Inherently Different

the big comedown

Some random thoughts for a tuesday… brought to you by a complete lack of caffeine…

Am I the only one who thinks that madonna is quickly becoming the Cher of Generation V? Oh, in case you’re wondering, Generation V is the "Vapid" collective of materialistic 20 somethings whose icons include such notable personages as Paris Hilton (P Hiddy), Lindsay Lohan (Hohan), Mary Kate & Ashley (The Scarecrow & Ms King).

The sheehan woman who keeps trying to get a meeting with the president reminds me of a stalker trying her darndest to convince the world she’s having her rockstar crush’s baby. While I know some of you feel for her, I couldn’t give a rat’s ass that her numbfuck child willingly signed up for the military and "GASP" was deployed to a dangerous country to DO THE FUCKING JOB he signed up for!

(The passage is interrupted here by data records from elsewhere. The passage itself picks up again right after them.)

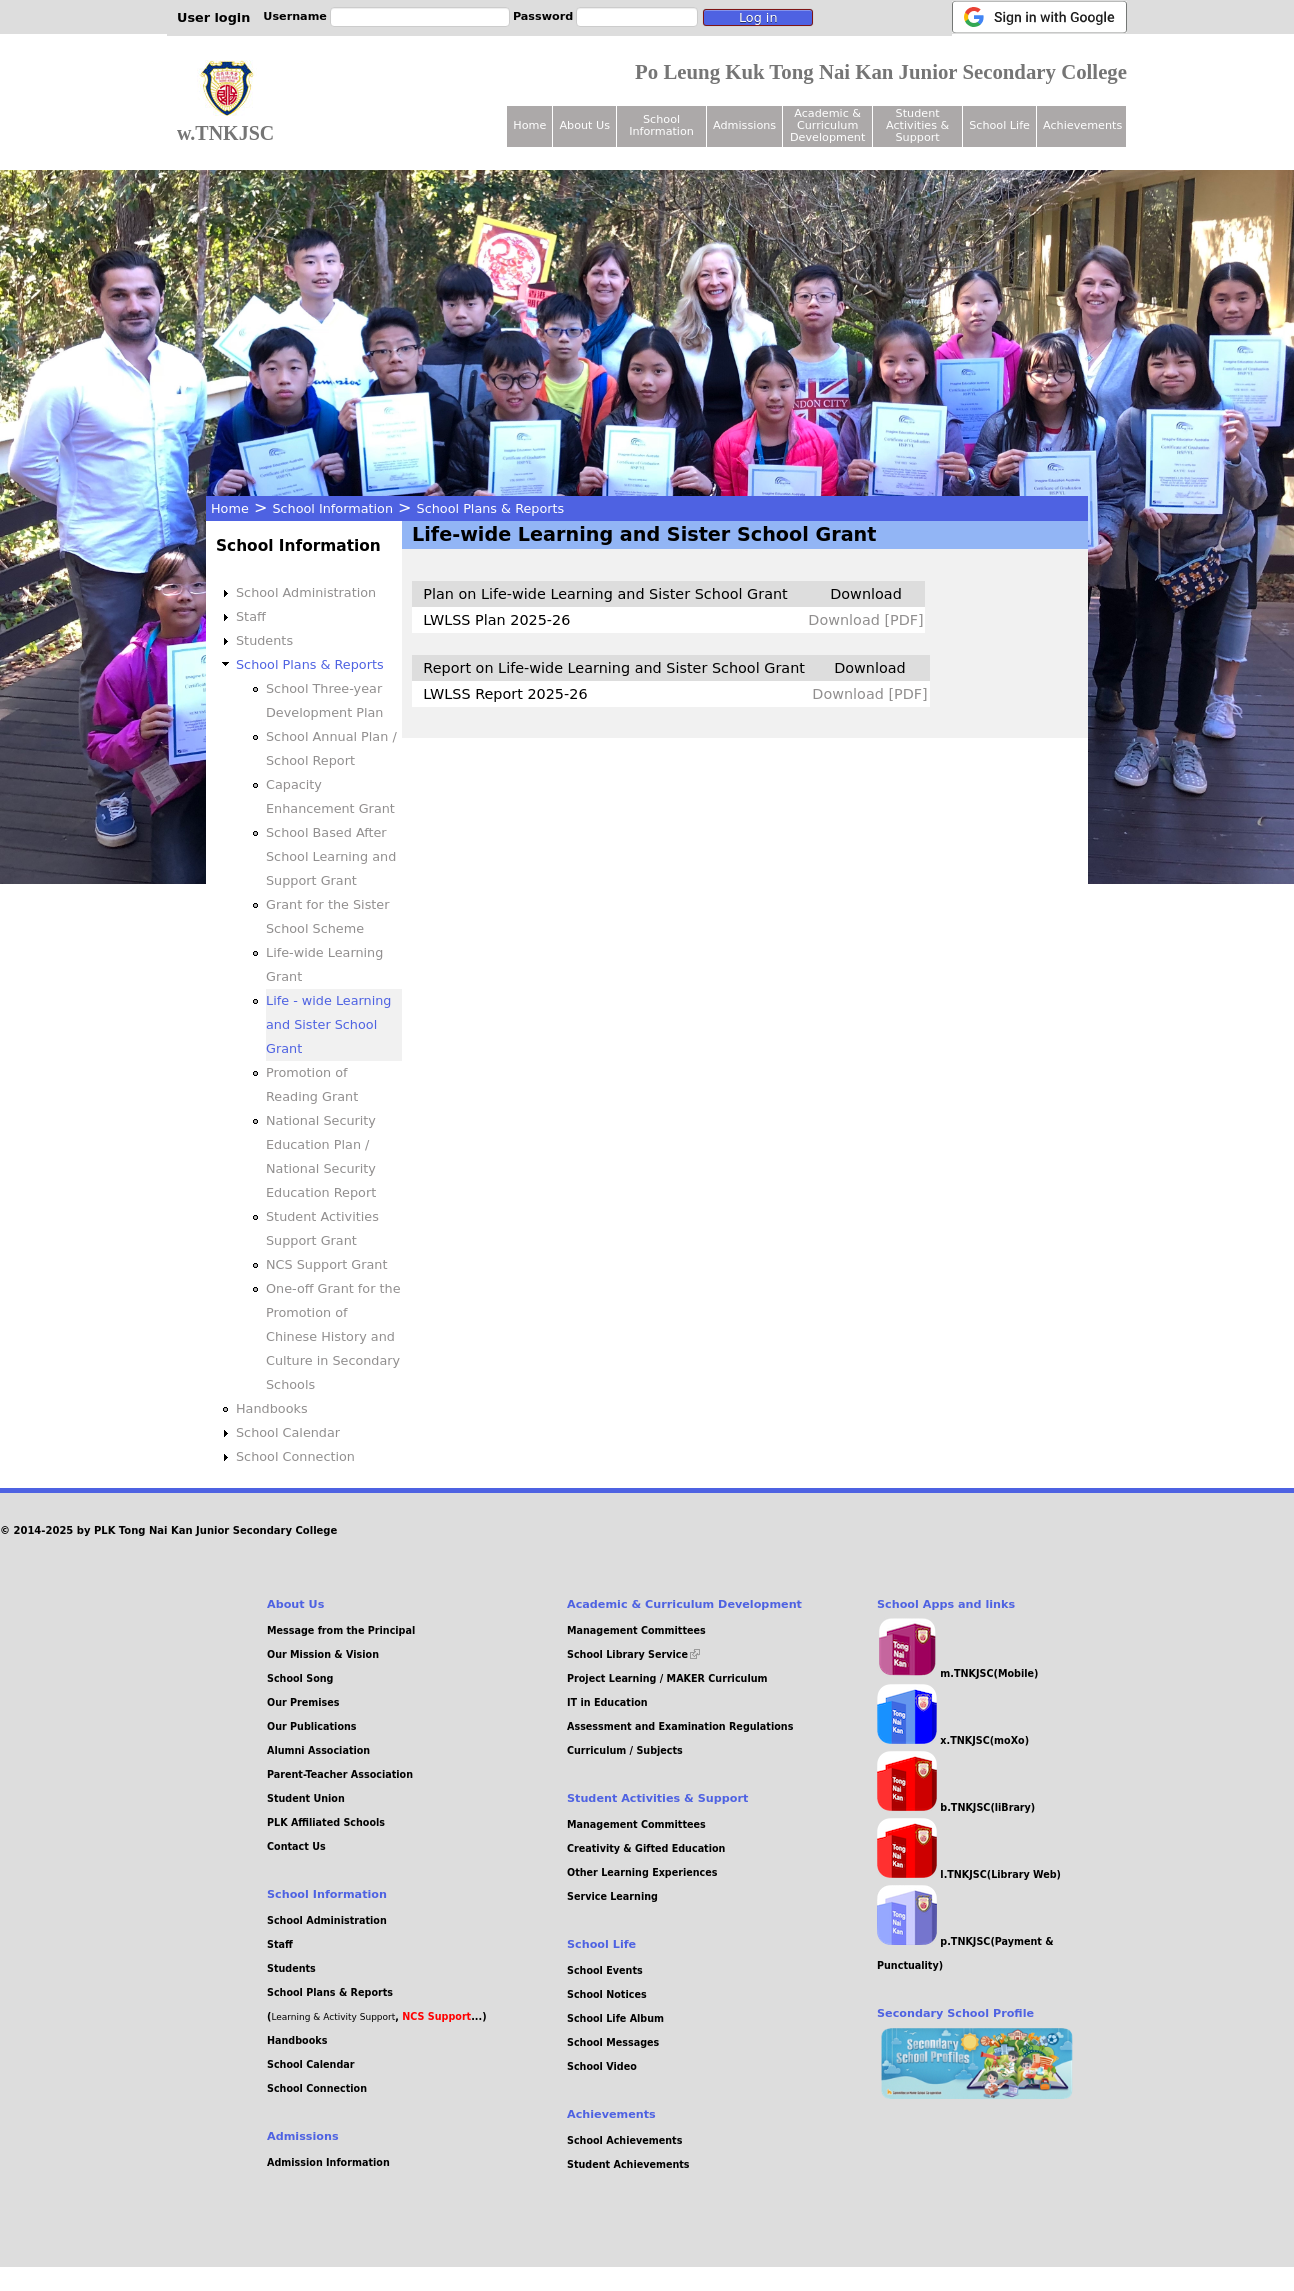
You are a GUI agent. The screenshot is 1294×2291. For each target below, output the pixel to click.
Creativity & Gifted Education (646, 1848)
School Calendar (288, 1432)
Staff (251, 616)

Perhaps in the interest of keeping the gene pool free of morons, this wasn’t such a bad thing afterall.

I tried out googletalk for a while there, but now that particular little piece of tech has been banished from my system. Seems more than a few of you have done the same since last I checked few of you ever logged on. You can still reach me through yahoo if you need advice, lottery numbers, cigarettes, army issue SAW chainguns, or frilly chiffon dresses.

I was talking to someone the other day that thought that Bob Dylan was a genius. I had to explain that Dylan is like the drug-addled uncle everyone tolerates, but secretly wishes would just die so you can get your cut of th inheritence. I mean, he never really had a talent unless you count his ability to warble like a loon while playing a guitar, a pair of knee cymbals, a harmonica and tuba out of his ass. I always expected a troupe of clowns to exit from a tiny car whenever he played music… it could happen.

After visiting a few blogs recently that still had Katrina Relief badges on their sites, I wondered how long you need to wait before you can remove them and not have people think you’re callous? Like 10 or fifteen minutes after media crews film the last bloated body drifting down the mississppi? Is that too soon?

It’s coming up on the rainy season here on maui. This year I’m committed to filming one of our downpours for your enjoyment. It isn’t rain as much as it is millions of gallons of water dropping on the island all at once… it is pretty spectacular.

I’m bored with my music lately. Nothing seems to get blood flowing into my tensile tissue lately. Anyone have any suggestions? The first person who suggest an Emo band will be pulled apart by a troop of mascara wearing monkeys and lip gloss gibbons.

5 thoughts on “the big comedown”

  1. Its old but its good: Tavlin Singh – O.K.

    Im glad you explainned Generation “V”; as the only one of those lot I have heard of is Madonna I clearly cant belong in that lot…

  2. Well, I’m happy to know that I don’t fit into Generation V, but I’m still trying to figure out exactly which generation I fit into. To young for Generation X, and to old for the MTV Generation (or Generation Y, whichever you prefer to call it). Thankfully, my life does not depend on knowing which one I fall into.